A remark on rigid testing

Discussion of chess software programming and technical issues.

Moderators: hgm, Rebel, chrisw

User avatar
Laskos
Posts: 10948
Joined: Wed Jul 26, 2006 10:21 pm
Full name: Kai Laskos

Re: A remark on rigid testing

Post by Laskos »

Sven Schüle wrote:
Laskos wrote:40 games played out of 4000 [...] The result in Cutechess-Cli is 6 +/- 10 ELO points.
How would it ever be possible to get +/- 10 after only 40 games?
Doesn't matter in the discussion, it's Fulvio's example.
Fulvio
Posts: 395
Joined: Fri Aug 12, 2016 8:43 pm

Re: A remark on rigid testing

Post by Fulvio »

20 wins and 20 losses gives +-111.159

https://wandbox.org/permlink/vzU1VIIpkpKPXxB3
Fulvio
Posts: 395
Joined: Fri Aug 12, 2016 8:43 pm

Re: A remark on rigid testing

Post by Fulvio »

Laskos wrote: the expected sigma (or 95% confidence intervals) in deviation from our current result (for 1 - F fraction of games) for a rigid test with fixed number of games is:

expected deviation (sigma') from our current result after the completion of the test = sigma * sqrt(F)
Just for the records.

The sigma (square root of variance)
https://en.wikipedia.org/wiki/Variance

is a different thing from the confidence interval:
https://en.wikipedia.org/wiki/Confidence_interval

It's possible to assume that the variance will not change (the ratios of wins, losses and draws will not change) and the remaining games to be played will confirm the actual result.
In that case:
final_confidence ~= actual_confidence / sqrt(total_games / played_games)

In your example
10 / sqrt(4000 / 3600) = 10 / 1,054 = 9,49


https://wandbox.org/permlink/uvc1pY2fMIPaq3Ja
User avatar
Laskos
Posts: 10948
Joined: Wed Jul 26, 2006 10:21 pm
Full name: Kai Laskos

Re: A remark on rigid testing

Post by Laskos »

Fulvio wrote:
Laskos wrote: the expected sigma (or 95% confidence intervals) in deviation from our current result (for 1 - F fraction of games) for a rigid test with fixed number of games is:

expected deviation (sigma') from our current result after the completion of the test = sigma * sqrt(F)
Just for the records.

The sigma (square root of variance)
https://en.wikipedia.org/wiki/Variance

is a different thing from the confidence interval:
https://en.wikipedia.org/wiki/Confidence_interval

It's possible to assume that the variance will not change (the ratios of wins, losses and draws will not change) and the remaining games to be played will confirm the actual result.
In that case:
final_confidence ~= actual_confidence / sqrt(total_games / played_games)

In your example
10 / sqrt(4000 / 3600) = 10 / 1,054 = 9,49


https://wandbox.org/permlink/uvc1pY2fMIPaq3Ja
That is what Cutechess-Cli will show after 4000/4000 games, and is trivial.
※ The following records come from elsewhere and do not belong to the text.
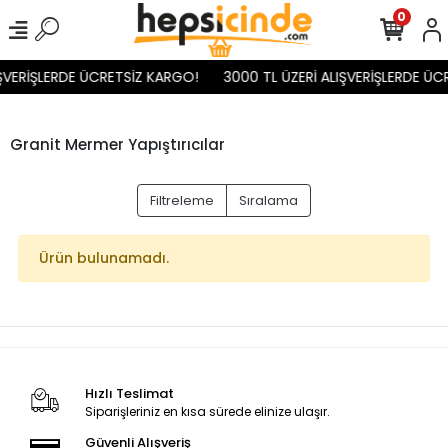
0
ŞVERİŞLERDE ÜCRETSİZ KARGO!
3000 TL ÜZERİ ALIŞVERİŞLERDE ÜC
Granit Mermer Yapıştırıcılar
Filtreleme
Sıralama
Ürün bulunamadı.
Hızlı Teslimat
Siparişleriniz en kısa sürede elinize ulaşır.
Güvenli Alışveriş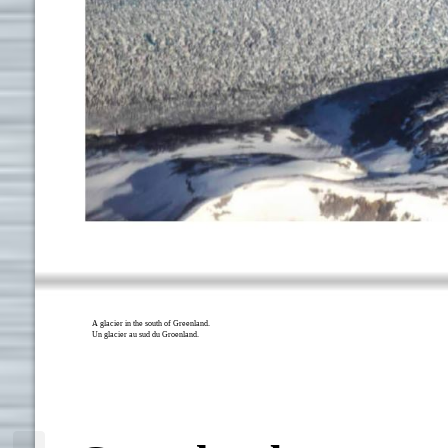
A glacier in the south of Greenland.
Un glacier au sud du Groenland.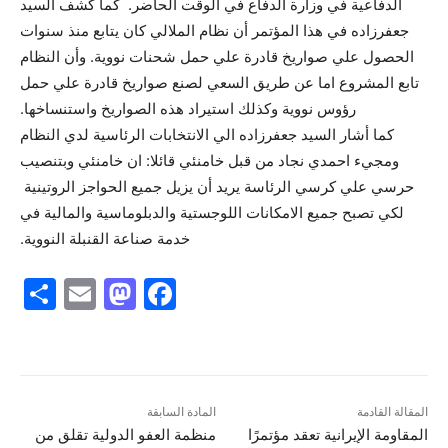
الدفاعية في وزارة الدفاع في الوقت الحاضر. كما كشف السيد
جعفرزاده في هذا المؤتمر أن نظام الملالي كان يتابع منذ سنوات
الحصول علي صواريخ قادرة علي حمل شحنات نووية. وأن النظام
تابع المشروع اما عن طريق السعي لصنع صواريخ قادرة علي حمل
رؤوس نووية وكذلك استيراد هذه الصواريخ واستنساخها.
كما أشار السيد جعفرزاده الي الانتخابات الرئاسية لدي النظام
ومجيء احمدي نجاد من قبل خامنئي قائلا: ان خامنئي وبتنصيب
حرسي علي كرسي الرئاسة يريد أن يزيل جميع الحواجز الروتينية
لكي تصبح جميع الامكانات اللوجستية والدبلوماسية والمالية في
خدمة صناعة القنبلة النووية.
S
E
M
F
h
m
a
a
ar
ai
st
c
e
l
o
e
d
b
المقالة القادمة
المادة السابقة
المقاومة الإيرانية تعقد مؤتمرًا
منظمة العفو الدولية تقلق من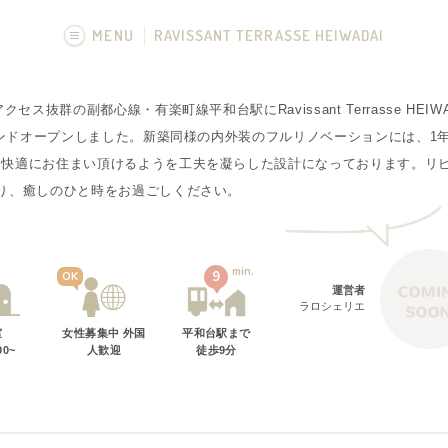
MENU
RAVISSANT TERRASSE HEIWADAI
画像一覧
セス抜群の副都心線・有楽町線平和台駅にRavissant Terrasse HE
グランドオープンしました。新築同様の内外装のフルリノベーションには、1
に快適にお住まい頂けるようを工夫を凝らした設計になっております。リ
り、癒しのひと時をお過ごしください。
min.
7
9
OK
運営者
ラロシェリエ
室
女性募集中 外国
平和台駅
まで
00~
人歓迎
徒歩
9
分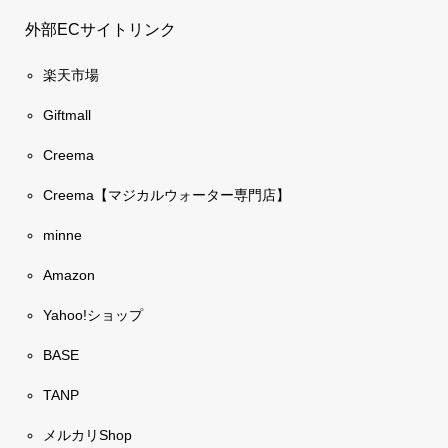
外部ECサイトリンク
楽天市場
Giftmall
Creema
Creema【マジカルウォーター専門店】
minne
Amazon
Yahoo!ショップ
BASE
TANP
メルカリShop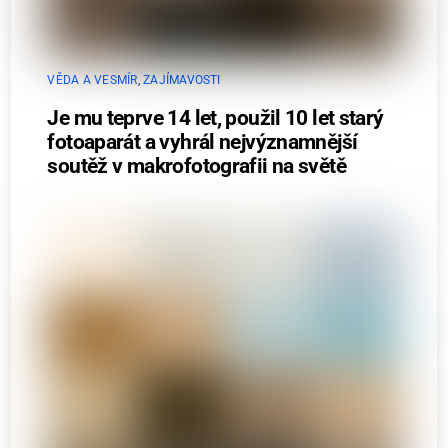
VĚDA A VESMÍR
,
ZAJÍMAVOSTI
Je mu teprve 14 let, použil 10 let starý
fotoaparát a vyhrál nejvýznamnější
soutěž v makrofotografii na světě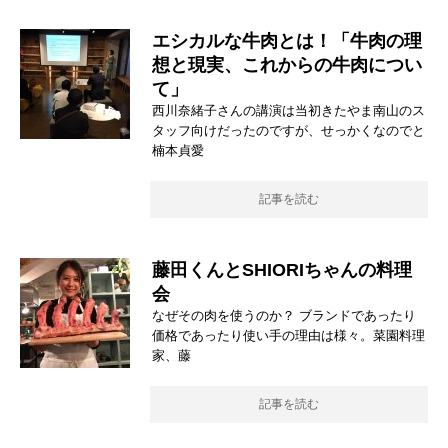
エシカルな牛肉とは！「牛肉の理
想と現実、これからの牛肉につい
て」
西川奈緒子さんの講演は当初きたやま南山のス
タッフ向けだったのですが、せっかくなのでと
楠本貞愛
記事を読む
藤田くんとSHIORIちゃんの料理
会
なぜその肉を使うのか？ ブランドであったり
価格であったり使い手の理由は様々。菜園料理
家、藤
記事を読む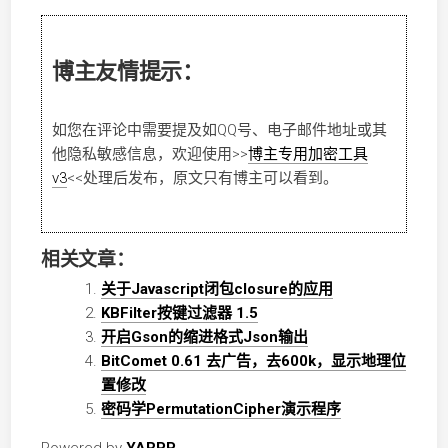
博主友情提示：
如您在评论中需要提及如QQ号、电子邮件地址或其
他隐私敏感信息，欢迎使用
>>
博主专用加密工具
v3
<<
处理后发布，原文只有博主可以看到。
相关文章：
关于Javascript闭包closure的应用
KBFilter按键过滤器 1.5
开启Gson的缩进格式Json输出
BitComet 0.61 去广告，去600k，显示地理位
置修改
密码学PermutationCipher演示程序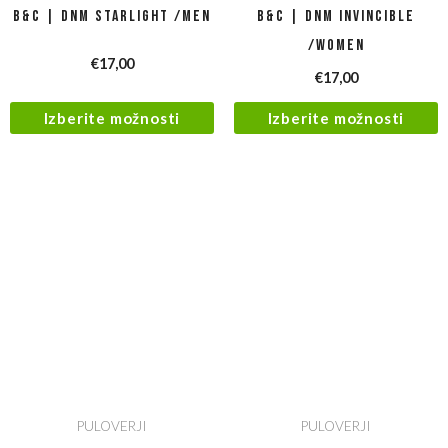
B&C | DNM Starlight /men
B&C | DNM Invincible
/women
€
17,00
€
17,00
Izberite možnosti
Izberite možnosti
PULOVERJI
PULOVERJI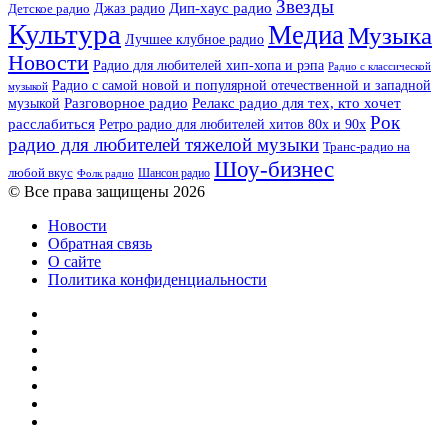
Звезды
Дип-хаус радио
Джаз радио
Детское радио
Культура
Медиа
Музыка
Лучшее клубное радио
Новости
Радио для любителей хип-хопа и рэпа
Радио с классической
Радио с самой новой и популярной отечественной и западной
музыкой
музыкой
Разговорное радио
Релакс радио для тех, кто хочет
Рок
расслабиться
Ретро радио для любителей хитов 80х и 90х
радио для любителей тяжелой музыки
Транс-радио на
Шоу-бизнес
любой вкус
Шансон радио
Фолк радио
© Все права защищены 2026
Новости
Обратная связь
О сайте
Политика конфиденциальности
Facebook
Twitter
YouTube
vk.com
Одноклассники
Telegram
RSS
That's what I wrote for your case (40/4000 played) : "But it also means that the expected "true" (as shown in Cutechess-Cli) error margins after 4000 games are 10*sqrt(1-F) ~ 1 ELO point." What I was talking about is a different issue, error margins with a finite rigid number of games. Applying LOS and p-values as stop can be done if one is "disciplined".

After 4000/4000 games these described by me error margins are 0 ELO points, the test is finished.